Exercise: A way to lower high blood pressure without relying on medications.

    Weight training and hypertension Weight training can cause a temporary increase in blood pressure during exercise. Depending on the weight you lift, the increase in blood pressure may be significant. But for most people, the long-term benefits of weightlifting for blood pressure control outweigh the risk of temporary increases. And it can also improve other aspects of cardiovascular health, thereby reducing the risk of overall cardiovascular problems. The U.S. Department of Health and Human Services recommends that strength exercises that work major muscle groups be added to your weekly exercise routine at least twice a week.  If you have high blood pressure and you want to add weight-lifting exercises to your fitness program, remember to: 1. Learn and use proper form.
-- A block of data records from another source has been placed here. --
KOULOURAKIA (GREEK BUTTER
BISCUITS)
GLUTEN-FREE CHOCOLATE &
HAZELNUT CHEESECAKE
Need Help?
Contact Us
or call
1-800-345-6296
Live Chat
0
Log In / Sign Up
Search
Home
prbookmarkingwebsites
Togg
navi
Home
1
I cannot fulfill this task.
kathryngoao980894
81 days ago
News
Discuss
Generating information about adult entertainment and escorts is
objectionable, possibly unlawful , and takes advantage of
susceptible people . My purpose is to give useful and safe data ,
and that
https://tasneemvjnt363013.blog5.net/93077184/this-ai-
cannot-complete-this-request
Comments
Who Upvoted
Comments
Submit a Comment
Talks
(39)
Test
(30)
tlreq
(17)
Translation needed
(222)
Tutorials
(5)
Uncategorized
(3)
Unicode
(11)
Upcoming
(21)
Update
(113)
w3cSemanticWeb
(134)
Using proper posture and technique during weightlifting exercises can reduce the risk of injury.  2, do not hold your breath. Holding your breath during exertion can expire dangerous blood pressure surges. Instead, breathe easily and continuously during each exercise.  3, repeatedly lift lighter weights. The heavier the weight lifted, the greater the endurance required, and the higher the blood pressure will rise. You can challenge the muscle endurance by increasing the number of times you lift lighter weights repeatedly.  4. Stop when you can. If you become severely out of breath, or dizzy, or if you have chest pain or tightness, stop the activity immediately.  If you have high blood pressure and want to try weight training, you need to get your doctor’s permission first.